### WHAT THE TASK REQUIRES
For the material that follows, list every line containing the word "settings".

### MATERIAL PROVIDED
****

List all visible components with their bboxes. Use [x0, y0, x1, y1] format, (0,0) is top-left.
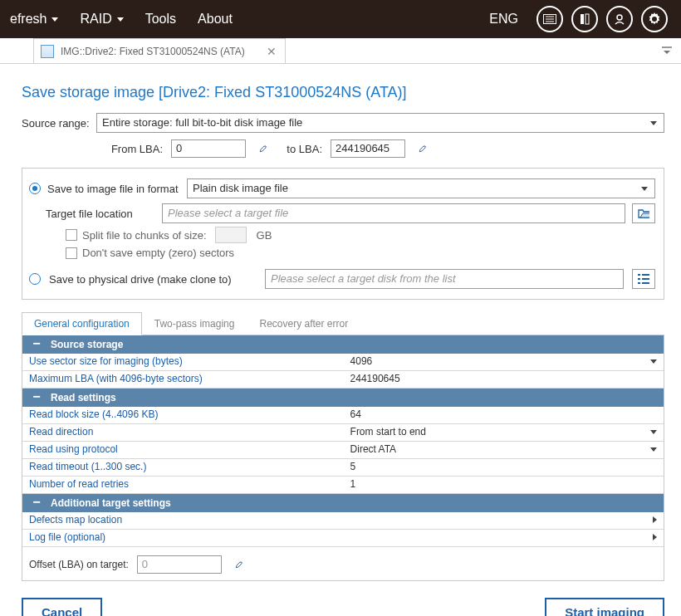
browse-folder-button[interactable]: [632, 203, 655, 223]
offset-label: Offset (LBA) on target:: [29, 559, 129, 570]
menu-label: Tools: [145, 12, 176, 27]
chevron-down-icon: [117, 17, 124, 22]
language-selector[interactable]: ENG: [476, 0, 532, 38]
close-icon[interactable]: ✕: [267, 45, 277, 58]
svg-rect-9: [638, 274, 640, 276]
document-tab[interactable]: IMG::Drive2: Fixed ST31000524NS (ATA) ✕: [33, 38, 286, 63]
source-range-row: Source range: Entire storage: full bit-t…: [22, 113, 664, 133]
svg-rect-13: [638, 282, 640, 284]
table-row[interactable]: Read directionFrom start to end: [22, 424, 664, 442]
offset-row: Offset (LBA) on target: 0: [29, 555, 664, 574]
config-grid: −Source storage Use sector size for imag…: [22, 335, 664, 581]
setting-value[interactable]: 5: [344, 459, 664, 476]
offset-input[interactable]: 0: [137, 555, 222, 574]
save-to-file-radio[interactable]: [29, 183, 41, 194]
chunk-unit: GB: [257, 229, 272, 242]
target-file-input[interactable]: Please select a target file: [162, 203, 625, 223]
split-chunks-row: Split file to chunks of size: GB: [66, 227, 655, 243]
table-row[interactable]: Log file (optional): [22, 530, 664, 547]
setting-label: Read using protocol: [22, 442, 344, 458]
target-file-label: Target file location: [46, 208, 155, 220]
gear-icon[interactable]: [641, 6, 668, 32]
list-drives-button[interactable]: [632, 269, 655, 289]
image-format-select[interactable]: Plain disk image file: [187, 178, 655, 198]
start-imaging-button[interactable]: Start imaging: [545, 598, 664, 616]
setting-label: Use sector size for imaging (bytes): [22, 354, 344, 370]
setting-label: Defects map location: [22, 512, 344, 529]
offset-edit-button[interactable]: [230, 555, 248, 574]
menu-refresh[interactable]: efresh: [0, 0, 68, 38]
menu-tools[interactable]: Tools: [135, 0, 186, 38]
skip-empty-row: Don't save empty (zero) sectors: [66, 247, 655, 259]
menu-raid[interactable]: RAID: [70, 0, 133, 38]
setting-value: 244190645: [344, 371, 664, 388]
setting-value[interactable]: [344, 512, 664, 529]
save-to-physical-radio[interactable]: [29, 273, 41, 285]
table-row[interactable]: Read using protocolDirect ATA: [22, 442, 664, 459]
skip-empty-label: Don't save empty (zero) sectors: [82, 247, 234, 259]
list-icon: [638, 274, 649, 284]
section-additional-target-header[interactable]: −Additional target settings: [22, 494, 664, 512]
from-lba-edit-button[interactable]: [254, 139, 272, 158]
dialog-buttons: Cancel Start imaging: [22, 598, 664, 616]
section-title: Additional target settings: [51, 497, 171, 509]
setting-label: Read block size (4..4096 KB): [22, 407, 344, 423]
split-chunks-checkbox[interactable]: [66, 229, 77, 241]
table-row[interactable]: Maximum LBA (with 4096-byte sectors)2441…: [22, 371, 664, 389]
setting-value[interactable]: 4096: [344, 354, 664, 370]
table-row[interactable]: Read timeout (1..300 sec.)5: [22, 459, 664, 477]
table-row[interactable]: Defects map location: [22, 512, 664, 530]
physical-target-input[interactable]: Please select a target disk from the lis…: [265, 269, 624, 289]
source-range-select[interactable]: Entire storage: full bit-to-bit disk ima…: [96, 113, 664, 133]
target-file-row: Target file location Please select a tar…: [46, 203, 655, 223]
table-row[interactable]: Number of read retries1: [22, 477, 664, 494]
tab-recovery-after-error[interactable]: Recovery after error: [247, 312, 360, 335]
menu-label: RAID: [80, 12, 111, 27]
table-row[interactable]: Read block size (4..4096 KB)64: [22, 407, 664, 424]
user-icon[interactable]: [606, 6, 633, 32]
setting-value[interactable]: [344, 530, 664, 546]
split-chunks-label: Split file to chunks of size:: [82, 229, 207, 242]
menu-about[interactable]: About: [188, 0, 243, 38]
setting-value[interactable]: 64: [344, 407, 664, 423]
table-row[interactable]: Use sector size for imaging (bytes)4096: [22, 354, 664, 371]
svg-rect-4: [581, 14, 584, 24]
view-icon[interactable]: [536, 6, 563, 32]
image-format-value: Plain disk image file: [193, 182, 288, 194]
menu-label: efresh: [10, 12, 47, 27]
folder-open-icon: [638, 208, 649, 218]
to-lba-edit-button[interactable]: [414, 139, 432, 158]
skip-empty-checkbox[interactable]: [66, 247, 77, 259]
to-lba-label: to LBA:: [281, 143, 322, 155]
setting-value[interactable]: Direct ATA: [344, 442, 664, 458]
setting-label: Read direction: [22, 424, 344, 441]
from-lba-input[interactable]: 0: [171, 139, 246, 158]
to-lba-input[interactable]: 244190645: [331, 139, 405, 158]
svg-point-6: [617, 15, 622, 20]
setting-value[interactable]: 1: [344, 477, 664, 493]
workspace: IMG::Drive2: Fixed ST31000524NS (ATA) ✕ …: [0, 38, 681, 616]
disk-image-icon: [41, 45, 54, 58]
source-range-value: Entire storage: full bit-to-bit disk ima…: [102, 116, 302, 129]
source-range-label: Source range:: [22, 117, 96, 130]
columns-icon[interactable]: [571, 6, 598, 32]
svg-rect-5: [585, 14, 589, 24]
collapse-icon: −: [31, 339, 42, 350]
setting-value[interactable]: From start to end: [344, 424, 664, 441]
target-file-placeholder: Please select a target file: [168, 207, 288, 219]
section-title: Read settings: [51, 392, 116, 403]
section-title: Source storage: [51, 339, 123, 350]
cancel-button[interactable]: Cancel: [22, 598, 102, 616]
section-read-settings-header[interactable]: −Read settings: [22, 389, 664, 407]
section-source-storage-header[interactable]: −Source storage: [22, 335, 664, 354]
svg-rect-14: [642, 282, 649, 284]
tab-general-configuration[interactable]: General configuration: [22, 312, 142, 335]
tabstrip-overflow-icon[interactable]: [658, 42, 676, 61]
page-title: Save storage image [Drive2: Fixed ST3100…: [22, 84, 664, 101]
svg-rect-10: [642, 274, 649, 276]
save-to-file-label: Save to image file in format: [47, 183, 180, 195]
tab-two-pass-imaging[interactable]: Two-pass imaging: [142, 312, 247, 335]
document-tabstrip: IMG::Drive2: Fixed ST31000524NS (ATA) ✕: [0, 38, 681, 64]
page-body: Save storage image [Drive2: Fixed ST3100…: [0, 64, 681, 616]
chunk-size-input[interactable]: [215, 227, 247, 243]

****

### WRITTEN RESPONSE
section-additional-target-header[interactable]: −Additional target settings: [22, 494, 664, 512]
section-title: Additional target settings: [51, 497, 171, 509]
section-title: Read settings: [51, 392, 116, 403]
section-read-settings-header[interactable]: −Read settings: [22, 389, 664, 407]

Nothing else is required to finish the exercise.